I found some frozen raspberries up at the top potager – quite fun to eat them cold, and brought down some red curly kale for lunch.

Spent a bit of time putting up some bubble wrap in the potting shed; some of the stipas are a bit wind blasted but they haven’t suffered as much as I feared. And I managed to try and put up the pictures more permanently. Staple guns so much fun.

Need to plant some bulbs. The ground is defrosting and when the sun comes out it’s lovely.

I am waddling like the Michelin man: too many layers. But deserving of lunch. I have planted two New Dawn rose bushes; one in the artichoke bed and the other just under the down pipe (broken) at the edge of the house. Hopefully it will grow up and around the corner of the house and meet the other New Dawn roses on the west side. One of the bushes is still flowering which is not bad for this time of year. And hopefully the scent will be more apparent as they get established.

I also put in thirty narcissus bulbs just in front of the potting shed. (Had to remove one of the bright blue water troughs to plant them. But that’s fine. The blue bins are such a garish unrelenting colour they really won’t fit in with any planting scheme.

The sweet peas are coming up well: a bit spindly in the low light, but at least they have germinated.
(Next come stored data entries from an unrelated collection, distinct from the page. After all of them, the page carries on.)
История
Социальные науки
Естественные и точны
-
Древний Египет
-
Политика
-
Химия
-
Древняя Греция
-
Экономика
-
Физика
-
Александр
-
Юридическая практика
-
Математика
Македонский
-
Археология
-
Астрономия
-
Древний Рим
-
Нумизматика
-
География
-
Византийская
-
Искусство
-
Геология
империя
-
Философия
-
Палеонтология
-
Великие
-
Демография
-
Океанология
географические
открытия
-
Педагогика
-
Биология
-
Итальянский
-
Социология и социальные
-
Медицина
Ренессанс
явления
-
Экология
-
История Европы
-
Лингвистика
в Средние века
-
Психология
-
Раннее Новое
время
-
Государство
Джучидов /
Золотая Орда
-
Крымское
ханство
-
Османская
And I may even mow the lawn after lunch. It’s dry enough to work now. And it will be the last mow before spring. Here’s hoping I can a) get it started and b) not get carried away. There is a vegetable garden to dig over – I keep re-iterating that.
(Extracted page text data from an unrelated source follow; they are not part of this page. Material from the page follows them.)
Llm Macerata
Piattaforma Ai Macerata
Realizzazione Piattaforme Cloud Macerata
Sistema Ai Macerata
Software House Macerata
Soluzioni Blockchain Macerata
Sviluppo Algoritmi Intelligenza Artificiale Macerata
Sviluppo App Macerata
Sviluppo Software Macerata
Oh yes, and I planted three more thyme shrubs in the path down the steps. More challenging as there are plenty of rocks on this side. But when you have a mania for symmetry, then the path is crying out for more thyme. And they were only 2 euros each at Jacquet. Half the price they are in the summer. I guess everyone thinks you are mad to plant in this cold weather. Hah.

Excuse me while I attend to our radiators. They shudder and sings merrily and you have to catch them before they all set each other off.

So here it is. The mower started second go, and went like a demon down all the lawns. Took ages, but it’s such a pleasure (if you discount having to stop and empty the grass catcher all the time. I’m not strong enough to un-wrench the blade attachment and put on the mulching mechanism, so I have to keep on with this rather laborious task).

And there are two parts of the garden where the new lawns are -taking- well. I sowed a lot of grass seeds around the soft fruit bushes. You can almost see the join between the turf path and the newly seeded bit, but it’s a close thing. Very impressive work on the part of the grass. And who would have thought that the -piano- lawn would have seeded in that rain last month? Almost a green sward.

And to finish the day I went up and applied yet more shrouding to the shed. It blows a gale in there and we have about three more days of frost predicted ahead. But when the sun shines its bliss and if all goes well I shall try and dig over parts of the vegetable bed tomorrow. (Promise.)

But before I went in, I had to take a picture of the Agastache dying so elegantly in the garden. Why it-s positively Piet Oudolf-like having plants like this backlit by the afternoon sun in winter. It will make a New Planting Style gardener of me yet.